Ich bedauerte nicht als erster bei den Nachbarn gewesen zu sein. Je mehr die Leute befragt wurden, umso mehr machten sie dicht. Nach der dritten Quetsche gibt sowieso keiner mehr eine Information freiwillig heraus. Dann will das geldgeile Pack Scheine sehen. Aber soweit sind wir noch nicht, liebe Nachbarn. Ein kleiner Tritt an Dolls Mülltonne sagt mir, daß schon einer vor mir diese Idee hatte. Hoffentlich war es die Polizei und nicht einer vom Sender. Man glaubt ja gar nicht, was so eine Mülltonne an Informationen verbirgt. Diese hier hatte schon ein anderer eingesackt.

Die Garage stand offen. Ein Polizist davor. Da konnte unmöglich ein Auto drin geparkt werden, so wie die vollgestopft war. Wo war Doll’s Wagen? Des Nachbarn Nachbar kann mitunter auch eine ganz nützliche Quelle sein. Ich fange bei der ARAL-Tankstelle an. Ja, man kannte Doll. Er holte seine Zeitungen hier und Doppelkorn, Flachmänner, regelmäßig. Welches Auto er fuhr? Fehlanzeige. Er hätte nur im Shop eingekauft, ein- zweimal die Woche, öfters mal auch im Stehen einen gekippt, aber nicht getankt, sagte der Tankstellenpächter mit einem Grinsen. Aha, getankt. Will heißen: Gesoffen. Die Tankstelle macht um Mitternacht zu. Alkoholverkauf offiziell bis 20 Uhr. In der Tatnacht? Nee, da war Doll nicht an der Tankstelle.

Beim Schlendern treffe ich Frau Höreth in ihrem Vorgarten. Nein, sie kennt die Leute im letzten Haus nicht. Weiß nicht, wer dort wohnt. Geht sie auch nichts an. Die viele Polizei und das Fernsehen sind schon aufregend. Aber lieber wäre es ihr, wenn das nicht passiert wäre. „Was ist denn passiert?“ frage ich. Na, daß er seine Familie und dann sich selbst umgebracht hat. „Nee“, sag ich, „dann hätte ja die Pistole bei der Leiche liegen müssen.“ Aber die Pistole war weg. Ja, dann wüßte sie auch nicht. Kennt die Leute ja nicht.
Ich überlege, bis wie viel Meter Entfernung meine Nachbarn mich kennen.

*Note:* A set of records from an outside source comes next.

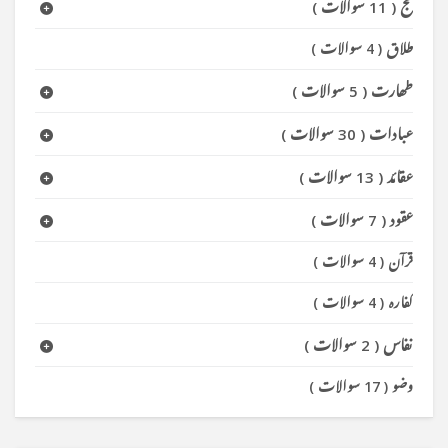
حج
(
11 سوالات
)
طلاق
(
4 سوالات
)
طھارت
(
5 سوالات
)
عبادات
(
30 سوالات
)
عقائد
(
13 سوالات
)
عقود
(
7 سوالات
)
قرآن
(
4 سوالات
)
کفارہ
(
4 سوالات
)
نفاس
(
2 سوالات
)
وضو
(
17 سوالات
)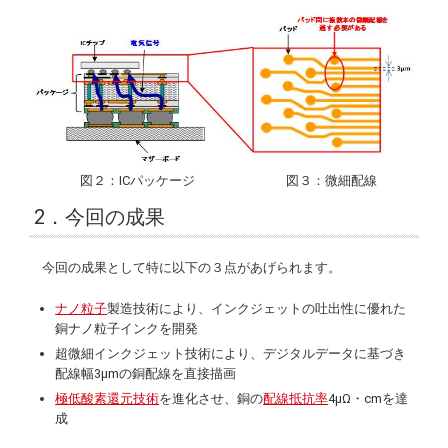
図２：ICパッケージ
図３：微細配線
2．今回の成果
今回の成果として特に以下の３点があげられます。
ナノ粒子
製造技術により、インクジェットの吐出性に優れた
銅ナノ粒子インクを開発
超微細インクジェット技術により、デジタルデータに基づき
配線幅3μmの銅配線を直接描画
極低酸素還元技術
を進化させ、銅の
配線抵抗率
4μΩ・cmを達
成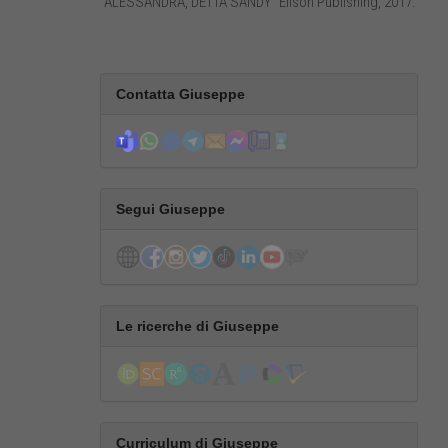
“ALESSANDRA, DETTA SANDY” Elison Publishing, 2017.
Contatta Giuseppe
Segui Giuseppe
Le ricerche di Giuseppe
Curriculum di Giuseppe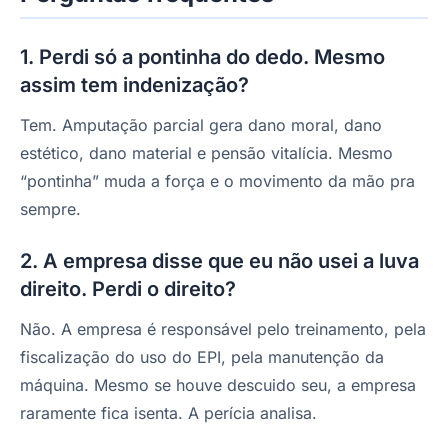
1. Perdi só a pontinha do dedo. Mesmo
assim tem indenização?
Tem. Amputação parcial gera dano moral, dano
estético, dano material e pensão vitalícia. Mesmo
“pontinha” muda a força e o movimento da mão pra
sempre.
2. A empresa disse que eu não usei a luva
direito. Perdi o direito?
Não. A empresa é responsável pelo treinamento, pela
fiscalização do uso do EPI, pela manutenção da
máquina. Mesmo se houve descuido seu, a empresa
raramente fica isenta. A perícia analisa.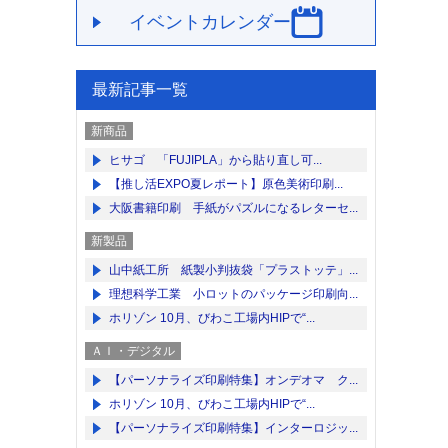
イベントカレンダー
最新記事一覧
新商品
ヒサゴ 「FUJIPLA」から貼り直し可...
【推し活EXPO夏レポート】原色美術印刷...
大阪書籍印刷 手紙がパズルになるレターセ...
新製品
山中紙工所 紙製小判抜袋「プラストッテ」...
理想科学工業 小ロットのパッケージ印刷向...
ホリゾン 10月、びわこ工場内HIPで“...
ＡＩ・デジタル
【パーソナライズ印刷特集】オンデオマ ク...
ホリゾン 10月、びわこ工場内HIPで“...
【パーソナライズ印刷特集】インターロジッ...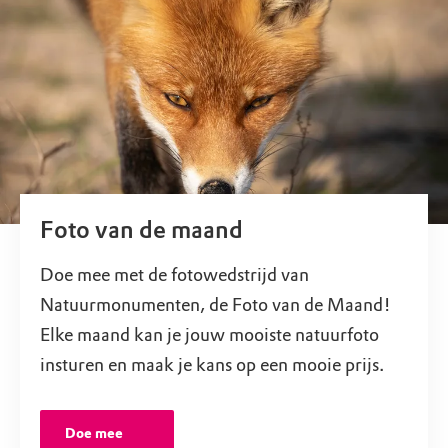
Foto van de maand
Doe mee met de fotowedstrijd van
Natuurmonumenten, de Foto van de Maand!
Elke maand kan je jouw mooiste natuurfoto
insturen en maak je kans op een mooie prijs.
Doe mee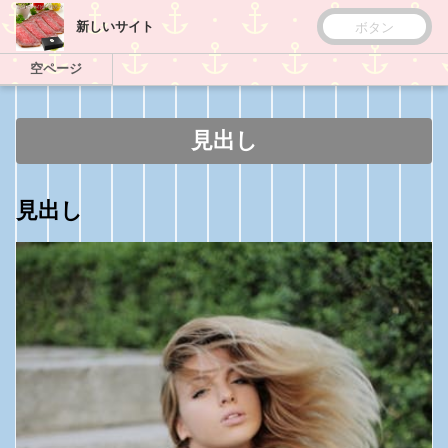
新しいサイト
ボタン
空ページ
見出し
見出し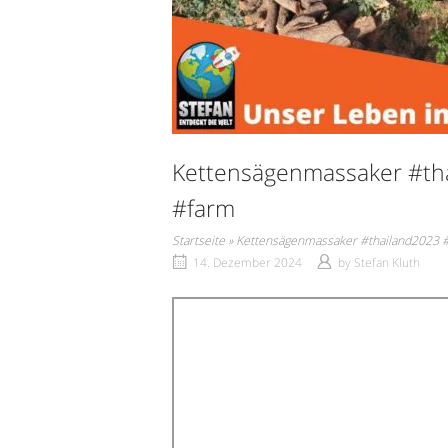
Kettensägenmassaker #tha
#farm
Startseite
»
Kettensägenmassaker #thailand2023 #
14. Dezember 2024
by
Stefan Kluth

Also ich denke, alle fünf Häuser je nach rechts und links und gegenüber wissen, daß ich freischaffender Reporter bin, geschieden, eine erwachsene Tochter habe und einen 300er SEL fahre. Dürften alle auch meinen Namen kennen und stolz darauf sein, daß ich hauptsächlich für DAS MAGAZIN schreibe.

Ich klingele bei Willand. „Tötges mein Name, DAS MAGAZIN“, stelle ich mich vor. Ob ich mal stören dürfte. Ich erfahre, daß ihr Mann noch auf Arbeit sei. „Familie Doll, was für ein Auto haben die Leute gefahren?“ Die ältere Dame überlegt und stellt überrascht fest, daß sie das nicht weiß. „Aber die wohnen doch schon seit zehn Jahren in ihrer Nachbarschaft“, hake ich nach. Es tut ihr leid. Aber sie weiß es nicht. „Was waren das für Leute“, ist meine nächste Frage. Keine besonderen Leute, einfache Leute. Wäre schlimm, was da passiert ist. Sie habe es in den Nachrichten gehört. Kaum zu glauben, daß in ihrer Straße jemand die Eltern und das Kind einfach so umbringt. „Die Tochter Bettina war kein Kind mehr“, stelle ich richtig, „die Frau war 37 Jahre alt.“ Das wußte Frau Willand auch nicht. Ahnungsvoll frage ich: „Wie haben die Leute denn ausgesehen?“ Ihr Mann würde gleich von der Arbeit kommen. Der könne das eher beantworten. Sie könne sich Gesichter so schlecht merken, entschuldigt sich Frau Willand, und ich wage nicht zu fragen, ob sie die Familie, die nur 75 Meter entfernt in direkter Sichtweite wohnt, überhaupt je gesehen hat. Das passiert mir auch nicht alle Tage, daß ich einer Antwort ausweiche.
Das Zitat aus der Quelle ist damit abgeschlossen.